Ripensando alla stagione 1986/1987, quella del primo Scudetto e della Coppa Italia, cosa le viene in mente? Lei per un grave infortunio non è mai sceso in campo in Serie A quell’anno, ha giocato solo 23 minuti contro il Bologna in Coppa Italia.
“E tra l’altro con il Bologna mi sono infortunato di nuovo, perciò sono uscito subito. Il vero primo Scudetto lo abbiamo vinto con la Primavera del Napoli, eravamo tutti ragazzi del posto, tutti del sud. Mettere il tricolore sulla maglia azzurra fu un grande prestigio per la società. Ovviamente vincerlo con la prima squadra, anche se non da protagonista, ha un effetto completamente differente. Vincerlo con Maradona è stato molto più semplice che vincerlo con tutti ragazzi che avevano fame di diventare poi calciatori (ride, ndr)“.

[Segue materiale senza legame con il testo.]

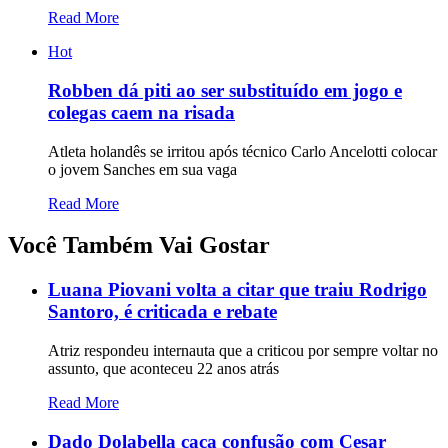
Read More
Hot
Robben dá piti ao ser substituído em jogo e
colegas caem na risada
Atleta holandês se irritou após técnico Carlo Ancelotti colocar
o jovem Sanches em sua vaga
Read More
Você Também Vai Gostar
Luana Piovani volta a citar que traiu Rodrigo
Santoro, é criticada e rebate
Atriz respondeu internauta que a criticou por sempre voltar no
assunto, que aconteceu 22 anos atrás
Read More
Dado Dolabella caça confusão com Cesar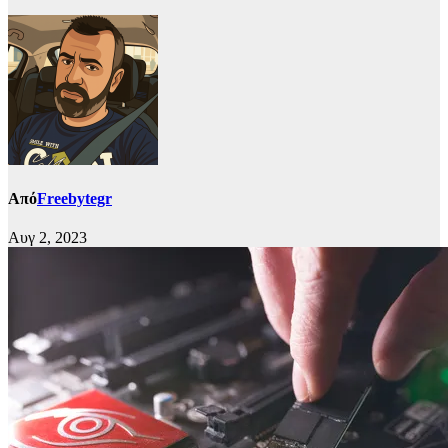
Από
Freebytegr
Αυγ 2, 2023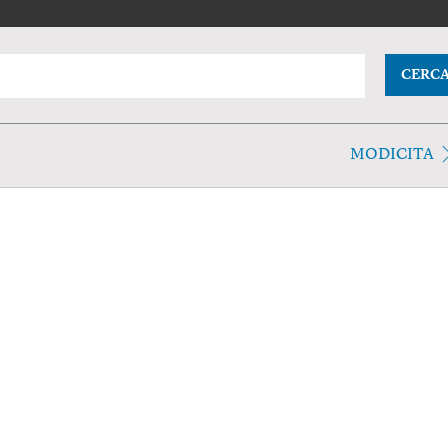
CERC
MODICITA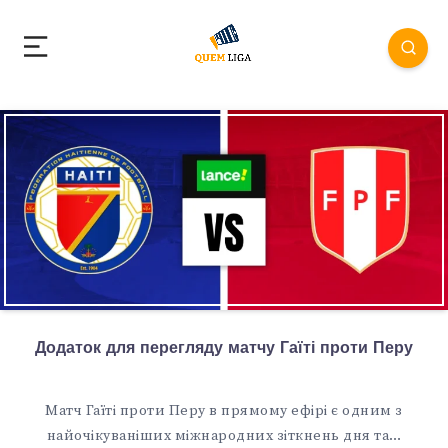
Додаток для перегляду матчу Гаїті проти Перу
Матч Гаїті проти Перу в прямому ефірі є одним з
найочікуваніших міжнародних зіткнень дня та…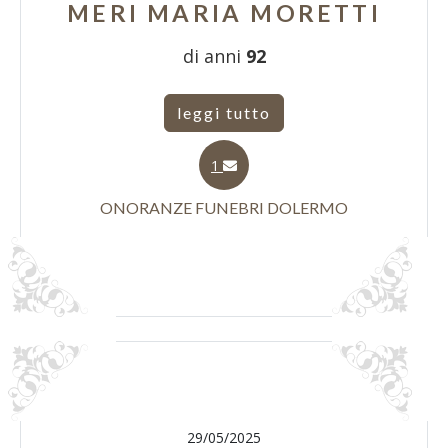
MERI MARIA MORETTI
di anni
92
leggi tutto
1
ONORANZE FUNEBRI DOLERMO
29/05/2025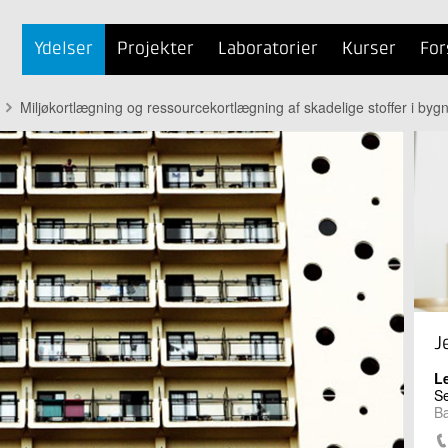
Ydelser
Projekter
Laboratorier
Kurser
For
Miljøkortlægning og ressourcekortlægning af skadelige stoffer i byg
J
L
Se
Bæ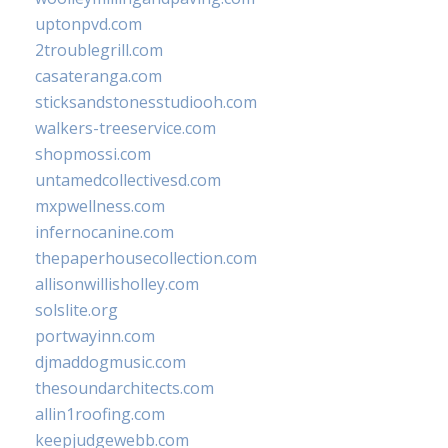
uptonpvd.com
2troublegrill.com
casateranga.com
sticksandstonesstudiooh.com
walkers-treeservice.com
shopmossi.com
untamedcollectivesd.com
mxpwellness.com
infernocanine.com
thepaperhousecollection.com
allisonwillisholley.com
solslite.org
portwayinn.com
djmaddogmusic.com
thesoundarchitects.com
allin1roofing.com
keepjudgewebb.com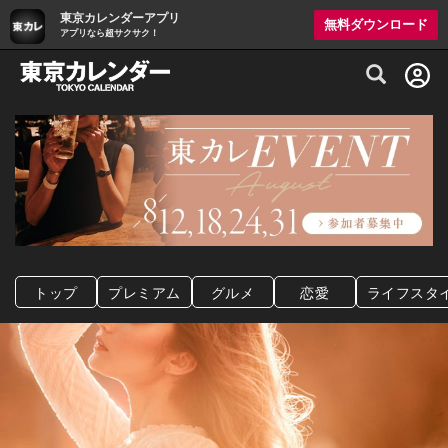
東京カレンダーアプリ
無料ダウンロード
アプリなら超サクサク！
グルメ情報・プレミアムレストラン予約サイト
トップ
プレミアム
グルメ
恋愛
ライフスタ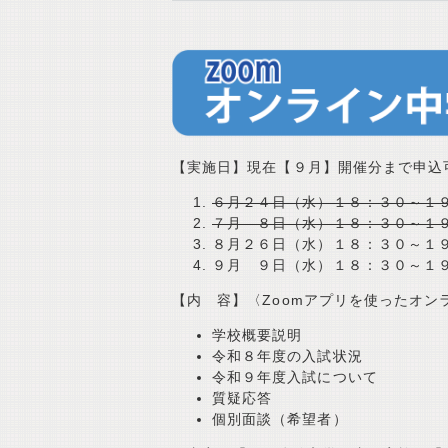
【実施日】
現在【９月】開催分まで申込
６月２４日（水）１８：３０～１
７月 ８日（水）１８：３０～１
８月２６日（水）１８：３０～１
９月 ９日（水）１８：３０～１
【内 容】
〈Zoomアプリを使ったオン
学校概要説明
令和８年度の入試状況
令和９年度入試について
質疑応答
個別面談（希望者）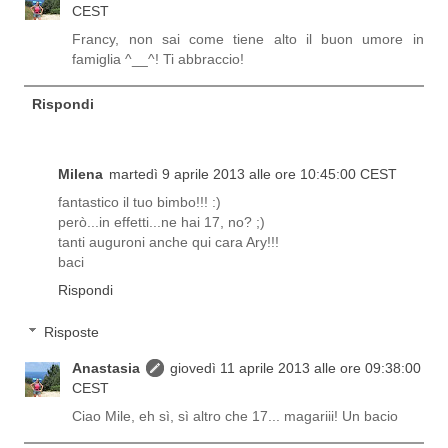
CEST
Francy, non sai come tiene alto il buon umore in
famiglia ^__^! Ti abbraccio!
Rispondi
Milena
martedì 9 aprile 2013 alle ore 10:45:00 CEST
fantastico il tuo bimbo!!! :)
però...in effetti...ne hai 17, no? ;)
tanti auguroni anche qui cara Ary!!!
baci
Rispondi
Risposte
Anastasia
giovedì 11 aprile 2013 alle ore 09:38:00
CEST
Ciao Mile, eh sì, sì altro che 17... magariii! Un bacio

Che ricordi ha di quella rosa? C’è chi vi ha definiti degli “scappati di casa”…
“Cassano ha ragione. Vicini a Maradona siamo tutti degli scappati di casa, non è un’offesa. Eravamo tanti scappati di casa vicini a Maradona, mentre Cassano è stato al Real Madrid con tanti campioni. Queste esternazioni lasciano il tempo che trovano, va rispettata la sua idea. Non la reputo un’offesa perché non ha tutti i torti, noi eravamo poca roba vicini a Diego. È stato un piacere, un onore e con grande orgoglio possiamo dire di aver giocato e di aver avuto come compagno di squadra il più grande giocatore del mondo.
Quello che ricordo con piacere è la gioia della gente di Napoli, il primo Scudetto è stato qualcosa di eccezionale, vedere la gente felice in mezzo alla strada è stata la gioia più grande per me. L’ho vissuto anche da tifoso, proprio perché io sono sempre stato tifoso del Napoli, per un tifoso il primo Scudetto rimarrà sempre stampato a fuoco. Ma anche il secondo, spero ci possa essere anche un terzo, ma non avrà mai e poi mai il sapore del primo”.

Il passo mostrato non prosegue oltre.